I’m sure all companies do something to fatten up their employees. We employ the “carbo-loading” one. Sometimes its cookies and brownies, occasionally it's Make Your Own Sunday, but the worse, the worse, gluttony by far... is "Bagel Friday".
We get an email reminder on the Thursday before that the firm as invited us to Bagel Friday the next day. I suppose this “Heads Up” is good for those looking to save $1.50 on the usual morning bagel. However, it also means that normal God fearing people start salivating, for this means their families will have bagels this weekend, families will in deed feast on bagels. If you listen carefully you can hear the sound of a thousand plastic bags being opened, the bags collected over the months from shopping trips to Duane Reade, all to house the bagels; to drag home their score from the hunt.
If you happen to wander into a "bagel" conference room, (an hour after the bagels have been released in to the wilds of a conference room), good luck in finding any bagels left. Because any bagels that have not been scarfed down are now tucked into the bottom of desk drawers to be whisked away on Metro-North and the LIRR by 5:34pm.
Who are the worst culprits.... the ones supposedly on Atkins or South F*cking Beach. Watching them bagel ”scoop”. Sickening I tell you.
I try my hardest to bypass even looking into the conference room that one Friday a month.
“Hey, so-and-so, why didn’t you get your bagel?” I'm the one that gets scorned for not taking part in bagel raves.

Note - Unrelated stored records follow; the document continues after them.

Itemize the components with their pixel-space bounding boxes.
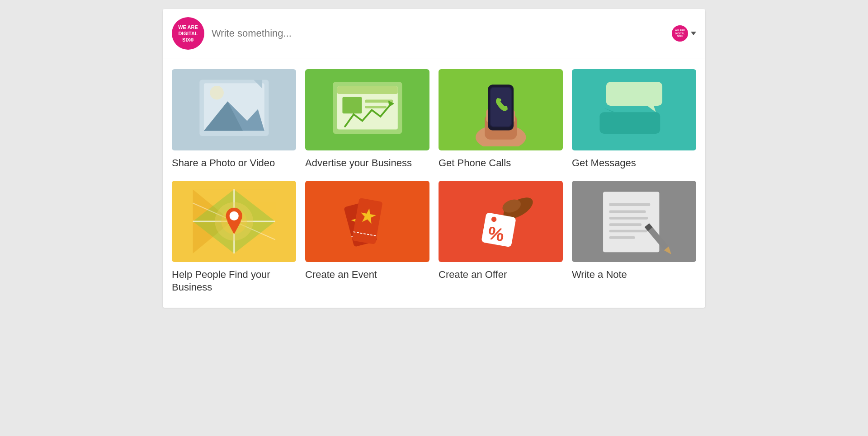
grid-item-find-business[interactable]: Help People Find your Business	[172, 181, 296, 294]
svg-rect-22	[606, 82, 662, 106]
tile-label-create-event: Create an Event	[305, 268, 429, 281]
svg-rect-24	[599, 112, 660, 134]
account-dropdown-chevron[interactable]	[691, 32, 696, 35]
grid-item-create-event[interactable]: Create an Event	[305, 181, 429, 294]
svg-marker-23	[647, 105, 656, 112]
svg-rect-55	[609, 236, 635, 239]
tile-label-find-business: Help People Find your Business	[172, 268, 296, 294]
svg-rect-49	[603, 192, 659, 253]
logo-text: WE AREDIGITALSIX®	[178, 24, 198, 43]
write-something-input[interactable]	[212, 28, 663, 39]
grid-item-photo-video[interactable]: Share a Photo or Video	[172, 69, 296, 170]
grid-item-advertise[interactable]: Advertise your Business	[305, 69, 429, 170]
post-type-grid: Share a Photo or Video	[172, 69, 696, 294]
header: WE AREDIGITALSIX® WE AREDIGITALSIX®	[163, 9, 705, 58]
tile-image-messages	[572, 69, 696, 150]
tile-image-write-note	[572, 181, 696, 262]
mini-logo-text: WE AREDIGITALSIX®	[675, 29, 685, 38]
grid-item-phone-calls[interactable]: Get Phone Calls	[439, 69, 563, 170]
svg-rect-50	[609, 203, 650, 206]
mini-logo-avatar: WE AREDIGITALSIX®	[672, 25, 688, 42]
tile-label-messages: Get Messages	[572, 157, 696, 170]
tile-image-photo-video	[172, 69, 296, 150]
grid-item-write-note[interactable]: Write a Note	[572, 181, 696, 294]
tile-label-phone-calls: Get Phone Calls	[439, 157, 563, 170]
tile-image-find-business	[172, 181, 296, 262]
svg-rect-52	[609, 217, 648, 220]
svg-point-4	[210, 85, 224, 99]
tile-label-advertise: Advertise your Business	[305, 157, 429, 170]
tile-label-write-note: Write a Note	[572, 268, 696, 281]
grid-item-messages[interactable]: Get Messages	[572, 69, 696, 170]
svg-rect-8	[337, 86, 398, 94]
page-wrapper: WE AREDIGITALSIX® WE AREDIGITALSIX®	[0, 0, 868, 436]
grid-section: Share a Photo or Video	[163, 58, 705, 308]
tile-image-create-offer: %	[439, 181, 563, 262]
tile-image-phone-calls	[439, 69, 563, 150]
grid-item-create-offer[interactable]: % Create an Offer	[439, 181, 563, 294]
svg-rect-51	[609, 211, 646, 213]
tile-image-create-event	[305, 181, 429, 262]
tile-label-photo-video: Share a Photo or Video	[172, 157, 296, 170]
header-right: WE AREDIGITALSIX®	[672, 25, 696, 42]
svg-rect-11	[365, 105, 387, 108]
svg-rect-53	[609, 223, 642, 226]
svg-point-36	[229, 211, 238, 220]
main-card: WE AREDIGITALSIX® WE AREDIGITALSIX®	[163, 9, 705, 308]
svg-rect-9	[342, 97, 362, 113]
svg-rect-54	[609, 230, 647, 233]
logo-avatar: WE AREDIGITALSIX®	[172, 17, 204, 50]
tile-label-create-offer: Create an Offer	[439, 268, 563, 281]
svg-marker-25	[604, 108, 615, 112]
tile-image-advertise	[305, 69, 429, 150]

I’m the ostracized freak for coming to work with breakfast in hand.
Here's a snapshot of the scene:
Think poorly cast horror movie with really bad set design, masses of tangled arms flying, grabbing poppy-seeded bagels by the handful, lox spread being flung over tops of heads. Toes are being stepped on. A feeding frenzy. Everyone hopped up on gluten. All in the name of bagels.

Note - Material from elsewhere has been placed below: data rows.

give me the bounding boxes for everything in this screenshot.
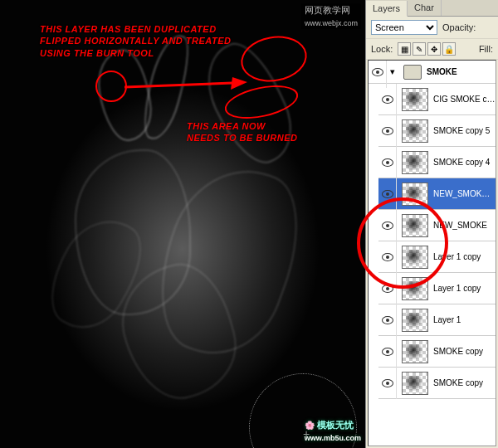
eye-icon — [382, 190, 393, 198]
panel-tabs: Layers Char — [366, 0, 498, 17]
layer-name[interactable]: SMOKE copy — [433, 378, 496, 387]
layer-thumbnail[interactable] — [402, 246, 428, 269]
tab-layers[interactable]: Layers — [366, 1, 408, 17]
layer-name[interactable]: Layer 1 — [433, 315, 496, 324]
layer-name[interactable]: NEW_SMOKE copy — [433, 189, 496, 198]
eye-icon — [382, 348, 393, 356]
chevron-down-icon[interactable]: ▾ — [390, 66, 395, 77]
visibility-toggle[interactable] — [378, 368, 397, 399]
layers-list[interactable]: ▾ SMOKE CIG SMOKE copy SMOKE copy 5 SMOK… — [368, 60, 496, 446]
eye-icon — [382, 127, 393, 135]
layer-thumbnail[interactable] — [402, 183, 428, 206]
group-name[interactable]: SMOKE — [427, 67, 496, 76]
eye-icon — [372, 68, 383, 76]
layer-name[interactable]: Layer 1 copy — [433, 252, 496, 261]
layer-name[interactable]: SMOKE copy — [433, 347, 496, 356]
layer-thumbnail[interactable] — [402, 119, 428, 143]
layer-row[interactable]: CIG SMOKE copy — [378, 84, 496, 115]
fill-label: Fill: — [479, 44, 493, 54]
folder-icon — [403, 65, 422, 80]
annotation-arrow — [124, 75, 249, 100]
eye-icon — [382, 379, 393, 387]
visibility-toggle[interactable] — [378, 115, 397, 147]
lock-label: Lock: — [371, 44, 393, 54]
annotation-circle-left — [95, 71, 127, 102]
layer-row[interactable]: Layer 1 — [378, 304, 496, 336]
eye-icon — [382, 285, 393, 293]
eye-icon — [382, 253, 393, 261]
layer-name[interactable]: Layer 1 copy — [433, 284, 496, 293]
layer-name[interactable]: SMOKE copy 5 — [433, 126, 496, 135]
layer-thumbnail[interactable] — [402, 277, 428, 300]
visibility-toggle[interactable] — [378, 147, 397, 178]
layer-name[interactable]: SMOKE copy 4 — [433, 158, 496, 167]
svg-line-0 — [124, 83, 232, 87]
layers-panel: Layers Char Screen Opacity: Lock: ▦ ✎ ✥ … — [365, 0, 498, 448]
visibility-toggle[interactable] — [378, 336, 397, 368]
layer-row[interactable]: Layer 1 copy — [378, 241, 496, 273]
annotation-text-2: THIS AREA NOW NEEDS TO BE BURNED — [187, 120, 297, 144]
eye-icon — [382, 316, 393, 324]
visibility-toggle[interactable] — [378, 84, 397, 115]
canvas[interactable]: THIS LAYER HAS BEEN DUPLICATED FLIPPED H… — [0, 0, 365, 448]
layer-row[interactable]: SMOKE copy — [378, 336, 496, 368]
annotation-text-1: THIS LAYER HAS BEEN DUPLICATED FLIPPED H… — [40, 23, 232, 59]
watermark-bottom-right: 🌸 模板无忧 www.mb5u.com — [305, 419, 361, 443]
watermark-top: 网页教学网 www.webjx.com — [301, 3, 361, 29]
eye-icon — [382, 222, 393, 230]
opacity-label: Opacity: — [442, 22, 476, 32]
layer-row[interactable]: Layer 1 copy — [378, 273, 496, 304]
layer-thumbnail[interactable] — [402, 88, 428, 111]
svg-marker-1 — [231, 77, 247, 90]
layer-thumbnail[interactable] — [402, 372, 428, 395]
layer-group[interactable]: ▾ SMOKE — [369, 61, 496, 84]
visibility-toggle[interactable] — [378, 273, 397, 304]
tab-channels[interactable]: Char — [408, 0, 442, 16]
layer-row[interactable]: SMOKE copy 5 — [378, 115, 496, 147]
layer-row[interactable]: NEW_SMOKE — [378, 210, 496, 241]
layer-row[interactable]: SMOKE copy — [378, 368, 496, 399]
layer-row-selected[interactable]: NEW_SMOKE copy — [378, 178, 496, 210]
eye-icon — [382, 95, 393, 104]
layer-row[interactable]: SMOKE copy 4 — [378, 147, 496, 178]
lock-pixels-icon[interactable]: ✎ — [413, 42, 426, 56]
lock-buttons: ▦ ✎ ✥ 🔒 — [398, 42, 456, 56]
layer-name[interactable]: NEW_SMOKE — [433, 221, 496, 230]
lock-transparency-icon[interactable]: ▦ — [398, 42, 411, 56]
visibility-toggle[interactable] — [378, 178, 397, 210]
visibility-toggle[interactable] — [378, 241, 397, 273]
blend-mode-select[interactable]: Screen — [371, 20, 437, 35]
layer-thumbnail[interactable] — [402, 309, 428, 332]
visibility-toggle[interactable] — [378, 210, 397, 241]
eye-icon — [382, 158, 393, 167]
layer-name[interactable]: CIG SMOKE copy — [433, 95, 496, 104]
layer-thumbnail[interactable] — [402, 214, 428, 237]
layer-thumbnail[interactable] — [402, 151, 428, 174]
layer-thumbnail[interactable] — [402, 340, 428, 363]
lock-all-icon[interactable]: 🔒 — [442, 42, 456, 56]
visibility-toggle[interactable] — [378, 304, 397, 336]
lock-position-icon[interactable]: ✥ — [427, 42, 441, 56]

Don’t even get me started on the toaster etiquette.
"Um, is this toaster taken?"
"How much longer you think?"
I think, I think I want to pick up this toaster and hurl it at you, it's a freakin bagel and it will take as long as it needs to toast....you pompous-bagel-eating-whore!"
Once on a Thursday we received our regular email alert, however upon arriving on that very Friday, the bagels…..are you sitting...
Were. Not. Delivered.
Administration pointed fingers at each other. People sneered at each other in the hallway, grunts and stomach growling could be heard throughout the offices.
And even after 11 am people were still holding out, putting off going down to get something for breakfast. Emails were shooting across monitors:
“Where are the damn bagels";
"I want my bagel"; and the horrid whine....
"but they promised.”
I am so close to asking Human Resources to add a chapter in our Employee Manual that deals with just this sort of crisis:
3.5a Bagel Guidance: What To Do When You Don't Receive Your Allotted Bagel Allowance.
A note on employee luncheons:
Shrimp brings out the worst in people. Perhaps it’s a deep embedded gene that says we must secure the shrimp or we will surely die. People fear that they will not have another opportunity to eat or even see shrimp and they guard their territory with such force, one could lose an eye or something.
Don't let the smell of an employee luncheon fool you.
It's so bad by me, that on shrimp platter days, the office glows pink like G-d damn flamingos.